Defunct railway station in New Zealand

Muri railway station is a former railway station on the North Island Main Trunk Railway (NIMT) in Pukerua Bay, New Zealand; part of the Kapiti Line section of the suburban rail network of Wellington. The station was double tracked with side platforms on a straight section between two curves, 31.2 km from Wellington railway station, the southern terminus of the NIMT.

It was closed in April 2011, but Pukerua Bay station remains open.

== Services ==

Muri was served by Kapiti Line commuter trains operated by Tranz Metro under the Metlink brand until April 2011. Trains running every 30 minutes off-peak, and more frequently during peak periods used to stop in Muri until its closure. The platform and buildings remain in their original state.

Commuter trains were operated by electric multiple units. These were originally DM/D class units, but from the 1980s EM/ET class. Two diesel-hauled carriage trains, the Capital Connection and the Northern Explorer (previously Overlander), pass through the station but did not stop even when the station was still open.

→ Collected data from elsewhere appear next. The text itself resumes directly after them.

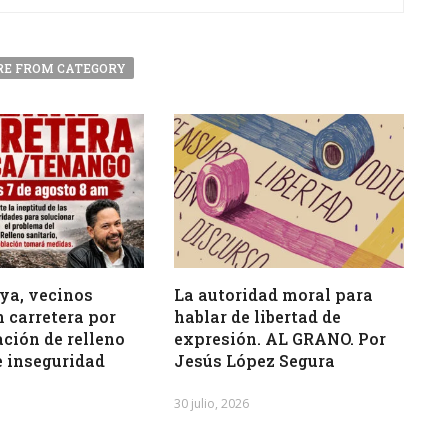
E FROM CATEGORY
ya, vecinos
La autoridad moral para
 carretera por
hablar de libertad de
ción de relleno
expresión. AL GRANO. Por
e inseguridad
Jesús López Segura
30 julio, 2026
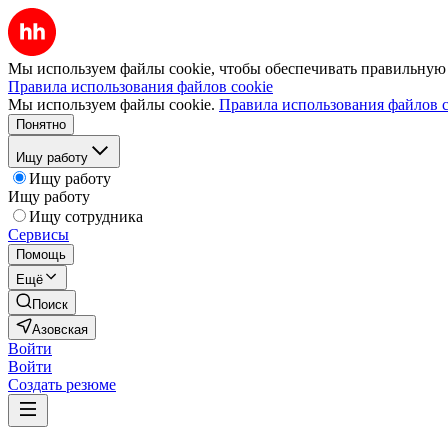
Мы используем файлы cookie, чтобы обеспечивать правильную р
Правила использования файлов cookie
Мы используем файлы cookie.
Правила использования файлов c
Понятно
Ищу работу
Ищу работу
Ищу работу
Ищу сотрудника
Сервисы
Помощь
Ещё
Поиск
Азовская
Войти
Войти
Создать резюме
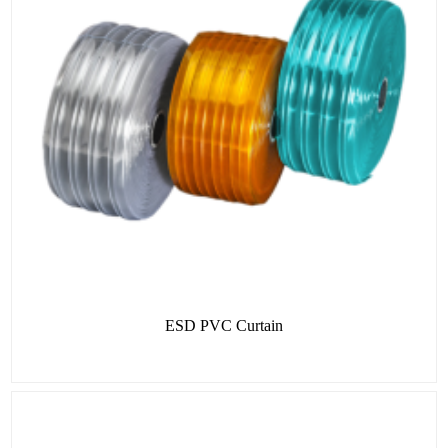
ESD PVC Curtain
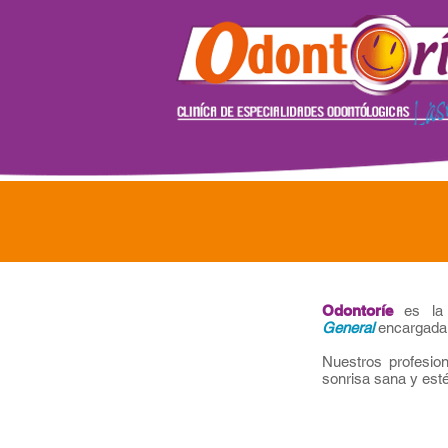
Odontoríe
es la 
General
encargada d
Nuestros profesion
sonrisa sana y esté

Muri and Kenepuru stations had been considered for closure by the Greater Wellington Regional Council, claiming that both had low usage and would require considerable expenditure to upgrade for the new Matangi units and for safety considerations ($600,000 estimated for Muri). Following a sub-committee meeting of the Greater Wellington Regional Council, Muri station was closed on 30 April 2011 (Kenepuru remains open).

== History ==

The line through Muri was built by the Wellington and Manawatu Railway Company (WMR), completed to Longburn in 1886. During the last stage of finishing the tunnels on the coastal escarpment towards Paekākāriki, the last stop coming from Wellington was called Pukerua, near where Muri Station was. There were no roads into the area yet and passengers had to leave the train, climb down to the beach and continue by rail on temporary tracks to Paekākāriki.

Material for the construction of the railway north of Muri (the North South Junction) was offloaded from ships anchored off Pukerua Bay into small boats and brought to the beach. From there, a tramway took the rails, sleepers and bricks up to the railway track at Muri.

Muri opened on 28 July 1952, 45 chains (905 m) north of Pukerua Bay, and was closer to the centre of the population of Pukerua Bay at the time.